The integration of allelic imbalance determined by SNP array and our limited microRNA expression data support that half of the microRNAs are positioned in allelic imbalance areas. Although loci imbalance status of miR-126 and miR-150 (Table 4) showed good correlation with microRNA expression by Q-RT-PCR (Supplementary Table S5, S6), the expression pattern of miR-31 and miR-205 didn’t match their loci imbalance status. Possible explanations underlying these inconsistencies are existence of another deregulating mechanism, inadequate threshold setting or array noises. Meanwhile, in order to find low level allelic imbalance, we manually analyzed SNP data in the locus of miR-21 and miR-23b using the same threshold (amplification >2.5, deletion <1.7). Expressions of both of these microRNAs were overexpressed in tumors by Q-RT-PCR analysis (Fig. 4). We then extended our analysis in all the SNP data set (n = 119) and as expected observed one of previously well characterized microRNA, miR-21 locus showed significant amplification in tumor (Supplementary Table S9) and our focus miR-23b locus was also showed significant amplification in tumor (Supplementary Table S10). Overexpression of miR-21 and miR-23b in NSCLCs seemed to be partially due to allelic amplification.

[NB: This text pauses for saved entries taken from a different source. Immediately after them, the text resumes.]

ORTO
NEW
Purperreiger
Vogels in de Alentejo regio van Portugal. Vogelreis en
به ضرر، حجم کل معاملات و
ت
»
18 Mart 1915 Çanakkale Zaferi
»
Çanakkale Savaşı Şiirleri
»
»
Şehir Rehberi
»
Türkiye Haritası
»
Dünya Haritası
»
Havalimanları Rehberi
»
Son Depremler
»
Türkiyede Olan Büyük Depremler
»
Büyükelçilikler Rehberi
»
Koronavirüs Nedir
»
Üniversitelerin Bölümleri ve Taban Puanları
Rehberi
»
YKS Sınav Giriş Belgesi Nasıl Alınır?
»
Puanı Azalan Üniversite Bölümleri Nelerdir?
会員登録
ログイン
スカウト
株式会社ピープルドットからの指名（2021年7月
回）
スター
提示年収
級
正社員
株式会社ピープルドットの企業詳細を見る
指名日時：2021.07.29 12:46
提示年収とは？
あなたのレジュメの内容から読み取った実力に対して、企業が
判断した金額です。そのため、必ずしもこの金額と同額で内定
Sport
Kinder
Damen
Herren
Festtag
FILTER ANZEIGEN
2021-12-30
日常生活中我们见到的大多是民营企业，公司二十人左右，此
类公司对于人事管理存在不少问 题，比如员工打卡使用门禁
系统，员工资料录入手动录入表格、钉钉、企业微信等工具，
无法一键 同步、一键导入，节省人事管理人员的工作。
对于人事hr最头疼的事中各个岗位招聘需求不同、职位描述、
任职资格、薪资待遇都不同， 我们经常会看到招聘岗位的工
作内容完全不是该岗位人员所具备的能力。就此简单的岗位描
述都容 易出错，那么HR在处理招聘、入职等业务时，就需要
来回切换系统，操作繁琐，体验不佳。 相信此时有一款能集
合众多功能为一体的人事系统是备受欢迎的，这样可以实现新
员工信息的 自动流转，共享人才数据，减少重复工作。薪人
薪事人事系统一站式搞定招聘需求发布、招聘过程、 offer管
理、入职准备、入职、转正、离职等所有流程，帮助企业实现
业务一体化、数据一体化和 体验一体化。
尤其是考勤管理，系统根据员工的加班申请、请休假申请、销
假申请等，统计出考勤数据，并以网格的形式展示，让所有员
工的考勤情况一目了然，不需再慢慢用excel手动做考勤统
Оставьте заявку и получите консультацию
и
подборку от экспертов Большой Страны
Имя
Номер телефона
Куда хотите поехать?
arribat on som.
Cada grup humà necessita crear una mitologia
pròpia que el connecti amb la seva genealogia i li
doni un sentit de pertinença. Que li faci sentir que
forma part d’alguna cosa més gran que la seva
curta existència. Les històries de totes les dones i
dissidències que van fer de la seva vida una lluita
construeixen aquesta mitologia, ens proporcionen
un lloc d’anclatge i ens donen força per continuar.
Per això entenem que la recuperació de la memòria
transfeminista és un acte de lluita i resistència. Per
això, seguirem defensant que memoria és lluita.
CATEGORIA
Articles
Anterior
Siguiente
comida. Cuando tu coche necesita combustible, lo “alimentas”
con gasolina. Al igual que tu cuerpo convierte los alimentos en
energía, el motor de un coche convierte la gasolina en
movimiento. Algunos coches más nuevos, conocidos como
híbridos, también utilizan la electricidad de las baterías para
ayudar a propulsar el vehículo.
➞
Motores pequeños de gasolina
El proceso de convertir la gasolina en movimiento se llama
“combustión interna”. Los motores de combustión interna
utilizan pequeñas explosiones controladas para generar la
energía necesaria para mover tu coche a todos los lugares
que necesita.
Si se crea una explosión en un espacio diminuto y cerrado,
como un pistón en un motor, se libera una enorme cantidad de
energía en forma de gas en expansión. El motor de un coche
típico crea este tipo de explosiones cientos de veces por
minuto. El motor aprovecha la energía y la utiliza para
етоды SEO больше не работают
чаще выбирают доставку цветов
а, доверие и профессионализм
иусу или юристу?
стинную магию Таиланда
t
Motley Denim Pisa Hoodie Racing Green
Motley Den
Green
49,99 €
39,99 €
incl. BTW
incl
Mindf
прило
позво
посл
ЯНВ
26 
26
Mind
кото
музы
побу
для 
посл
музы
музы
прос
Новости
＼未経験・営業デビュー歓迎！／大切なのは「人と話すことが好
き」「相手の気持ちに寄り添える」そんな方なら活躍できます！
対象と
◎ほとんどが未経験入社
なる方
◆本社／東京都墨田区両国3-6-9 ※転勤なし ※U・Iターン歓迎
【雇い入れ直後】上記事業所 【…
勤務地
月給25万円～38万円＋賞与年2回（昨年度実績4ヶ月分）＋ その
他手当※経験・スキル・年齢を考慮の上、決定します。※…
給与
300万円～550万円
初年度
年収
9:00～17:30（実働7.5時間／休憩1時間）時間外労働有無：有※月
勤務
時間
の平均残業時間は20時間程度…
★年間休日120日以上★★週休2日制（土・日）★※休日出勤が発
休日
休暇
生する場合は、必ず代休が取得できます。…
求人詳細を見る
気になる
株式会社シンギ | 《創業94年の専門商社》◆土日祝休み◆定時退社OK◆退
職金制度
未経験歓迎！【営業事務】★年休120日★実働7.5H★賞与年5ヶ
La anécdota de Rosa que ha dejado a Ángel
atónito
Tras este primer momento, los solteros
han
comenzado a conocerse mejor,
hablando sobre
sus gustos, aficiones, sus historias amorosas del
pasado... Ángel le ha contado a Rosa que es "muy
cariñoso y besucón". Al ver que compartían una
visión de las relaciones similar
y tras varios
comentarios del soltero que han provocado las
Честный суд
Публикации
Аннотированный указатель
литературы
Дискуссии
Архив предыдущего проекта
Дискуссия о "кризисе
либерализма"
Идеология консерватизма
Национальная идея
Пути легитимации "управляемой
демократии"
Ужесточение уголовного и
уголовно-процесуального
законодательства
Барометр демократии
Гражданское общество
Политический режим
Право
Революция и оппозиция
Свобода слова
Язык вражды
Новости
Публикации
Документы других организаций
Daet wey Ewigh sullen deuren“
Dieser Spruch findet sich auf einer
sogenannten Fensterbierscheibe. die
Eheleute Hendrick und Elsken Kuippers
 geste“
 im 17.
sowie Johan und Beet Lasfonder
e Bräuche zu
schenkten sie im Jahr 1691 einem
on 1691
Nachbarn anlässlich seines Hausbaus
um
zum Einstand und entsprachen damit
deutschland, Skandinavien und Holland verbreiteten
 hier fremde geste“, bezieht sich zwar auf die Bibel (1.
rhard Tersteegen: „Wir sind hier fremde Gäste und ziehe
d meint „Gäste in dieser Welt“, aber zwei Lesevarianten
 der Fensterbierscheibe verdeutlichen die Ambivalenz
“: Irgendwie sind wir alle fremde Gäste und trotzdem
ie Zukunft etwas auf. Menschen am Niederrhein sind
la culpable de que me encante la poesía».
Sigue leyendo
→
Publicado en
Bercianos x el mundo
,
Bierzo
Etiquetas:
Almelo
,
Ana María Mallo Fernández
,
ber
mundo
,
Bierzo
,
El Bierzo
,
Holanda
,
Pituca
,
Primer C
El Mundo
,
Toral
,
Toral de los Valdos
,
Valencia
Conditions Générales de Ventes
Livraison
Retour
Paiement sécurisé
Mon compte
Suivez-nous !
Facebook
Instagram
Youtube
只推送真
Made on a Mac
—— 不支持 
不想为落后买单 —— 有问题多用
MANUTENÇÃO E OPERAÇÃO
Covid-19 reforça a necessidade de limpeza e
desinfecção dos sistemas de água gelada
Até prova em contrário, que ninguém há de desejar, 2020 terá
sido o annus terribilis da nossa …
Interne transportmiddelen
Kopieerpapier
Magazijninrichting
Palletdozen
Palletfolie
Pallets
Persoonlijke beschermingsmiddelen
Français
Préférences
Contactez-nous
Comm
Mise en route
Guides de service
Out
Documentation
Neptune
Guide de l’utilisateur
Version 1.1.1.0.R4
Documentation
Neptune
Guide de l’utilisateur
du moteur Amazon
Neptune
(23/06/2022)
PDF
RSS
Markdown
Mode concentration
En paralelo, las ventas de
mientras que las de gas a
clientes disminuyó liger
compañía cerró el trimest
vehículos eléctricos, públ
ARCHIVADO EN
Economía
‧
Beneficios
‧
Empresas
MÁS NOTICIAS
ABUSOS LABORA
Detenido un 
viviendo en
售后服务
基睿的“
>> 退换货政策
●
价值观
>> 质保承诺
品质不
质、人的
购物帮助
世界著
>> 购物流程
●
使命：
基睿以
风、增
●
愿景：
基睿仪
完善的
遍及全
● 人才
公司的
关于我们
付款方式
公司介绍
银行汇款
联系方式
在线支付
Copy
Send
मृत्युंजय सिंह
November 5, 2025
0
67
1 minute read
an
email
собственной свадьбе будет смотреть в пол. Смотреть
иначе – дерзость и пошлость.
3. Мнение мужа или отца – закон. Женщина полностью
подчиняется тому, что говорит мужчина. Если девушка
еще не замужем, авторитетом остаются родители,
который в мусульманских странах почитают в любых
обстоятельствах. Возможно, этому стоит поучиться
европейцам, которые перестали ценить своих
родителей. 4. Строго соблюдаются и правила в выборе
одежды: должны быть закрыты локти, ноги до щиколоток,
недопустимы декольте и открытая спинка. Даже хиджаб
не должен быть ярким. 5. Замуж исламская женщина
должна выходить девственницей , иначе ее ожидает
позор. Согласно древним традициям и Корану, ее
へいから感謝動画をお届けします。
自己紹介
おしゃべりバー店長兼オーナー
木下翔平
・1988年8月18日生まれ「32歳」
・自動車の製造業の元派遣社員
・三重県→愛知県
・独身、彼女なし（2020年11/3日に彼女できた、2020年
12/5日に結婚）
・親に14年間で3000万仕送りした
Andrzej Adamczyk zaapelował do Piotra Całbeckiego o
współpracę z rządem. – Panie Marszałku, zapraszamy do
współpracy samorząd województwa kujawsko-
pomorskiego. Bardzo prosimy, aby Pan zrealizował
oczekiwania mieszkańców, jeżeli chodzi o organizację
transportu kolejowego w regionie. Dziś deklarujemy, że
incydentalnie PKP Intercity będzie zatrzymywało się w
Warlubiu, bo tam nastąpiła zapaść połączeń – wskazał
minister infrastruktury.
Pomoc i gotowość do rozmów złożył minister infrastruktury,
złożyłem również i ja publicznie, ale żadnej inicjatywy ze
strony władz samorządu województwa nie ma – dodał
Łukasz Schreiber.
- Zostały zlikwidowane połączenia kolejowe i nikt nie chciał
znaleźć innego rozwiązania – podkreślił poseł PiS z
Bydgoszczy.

While it is evident that miR-23b is a potential oncogene for the genesis and progression of NSCLC by our initial functional analysis data and testing of NSCLC samples, miR-23b has been found to have dual role in carcinogenesis, both as a tumor suppressor and as an oncomir. A detailed review of functional consequences by miR-23b has been published recently30,31. As a tumor suppressor, Majid et al.31 reported that miR-23b was frequently silenced in prostate cancer by methylation and it had anti-proliferative and anti-invasive properties through repressing Src kinase/Akt pathway. Promoter hypermethylation of miR-23b was also found in gliomas32. Another recent report suggested that radio-resistant pancreatic cancer cell lines showed the reduced levels of miR-23b and overexpression of miR-23b sensitized the cells to radiation by targeting ATG12, a known autophagy-related protein33. On the contrary, Jin et al. indicated the oncogenic character of miR-23b in breast cancer, showing that ERBB2, EGF and TNF-α promote its expression through AKT/NF-κB pathway34. Chen et al. revealed that down-regulation of miR-23b was followed by the inhibition of β-catenin/Tcf-4 and HIF-1α/VEGF signaling pathways in glioma35. Recently, Zaman et al. found that PTEN was overexpressed after miR-23b-3p knock-down in renal cancer cells and also found inverse correlation of miR-23b with PTEN expression in human samples36. PTEN inactivation was reported as a poor prognostic factor37,38 or a chemotherapy resistant factor39,40 for NSCLC. As a future study, we have to elucidate the gene targets of miR-23b in NSCLCs including PTEN36 and find mechanism of involvement of miR-23b in lung carcinogenesis.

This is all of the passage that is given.